Jessie Bekker Details Dietary Supplement Regulation Challenges in University of Arkansas Journal of Food Law & Policy
Burr & Forman health care attorney, Jessie Bekker, published an article in the University of Arkansas Journal of Food Law & Policy, with co-authors Alex Flores and Michael Sinha, discussing the regulation of dietary supplements and deficiencies in the Food and Drug Administration’s (FDA) authority to oversee this sector effectively.
“Despite the increased market size of dietary supplements, the FDA’s pre-market authority to regulate the introduction of dietary supplements into the stream of commerce has remained subdued,” Bekker, Flores and Sinha wrote. “The FDA is taking steps to reign in the multi-billion-dollar industry, but under the Dietary Supplement Health and Education Act of 1994 (DSHEA) – the law granting the FDA authority to regulate dietary supplements – the FDA’s authority is practically limited to post-market review of supplement safety.”

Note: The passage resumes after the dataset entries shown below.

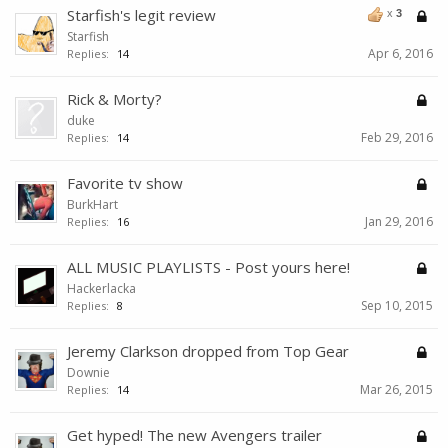
Starfish's legit review
x
3
Starfish
Apr 6, 2016
Replies:
14
Rick & Morty?
duke
Feb 29, 2016
Replies:
14
Favorite tv show
BurkHart
Jan 29, 2016
Replies:
16
ALL MUSIC PLAYLISTS - Post yours here!
Hackerlacka
Sep 10, 2015
Replies:
8
Jeremy Clarkson dropped from Top Gear
Downie
Mar 26, 2015
Replies:
14
Get hyped! The new Avengers trailer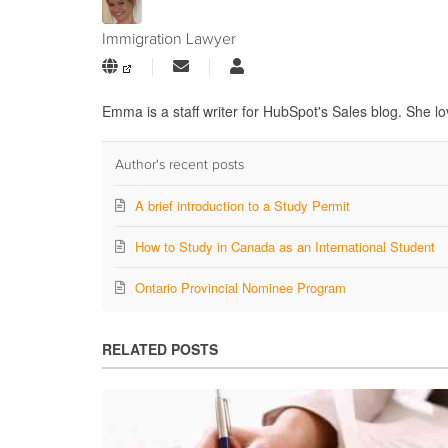
Immigration Lawyer
Subscribe
Immigration
to
Lawyer
updates
Emma is a staff writer for HubSpot's Sales blog. She lo
from
author
Author's recent posts
A brief introduction to a Study Permit
How to Study in Canada as an International Student
Ontario Provincial Nominee Program
RELATED POSTS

In detailing the FDA’s challenges in addressing health risks associated with adulterated dietary supplements in the market, the authors noted that more than 23,000 emergency department visits per year are attributable to the use of dietary supplements. In order to enhance the FDA’s ability to intervene, the article called on Congress to amend DSHEA to grant the FDA the express statutory authority to:
- Regulate dietary supplements before entering the market;
- Require manufacturers to submit Supplement Labels to the FDA for pre-market review;
- Require that supplements undergo both pre-market composition testing and post-market randomized composition testing;
- Strengthen agency authority to remove adulterated dietary supplements from the market; and
- Establish an excise tax on dietary supplements.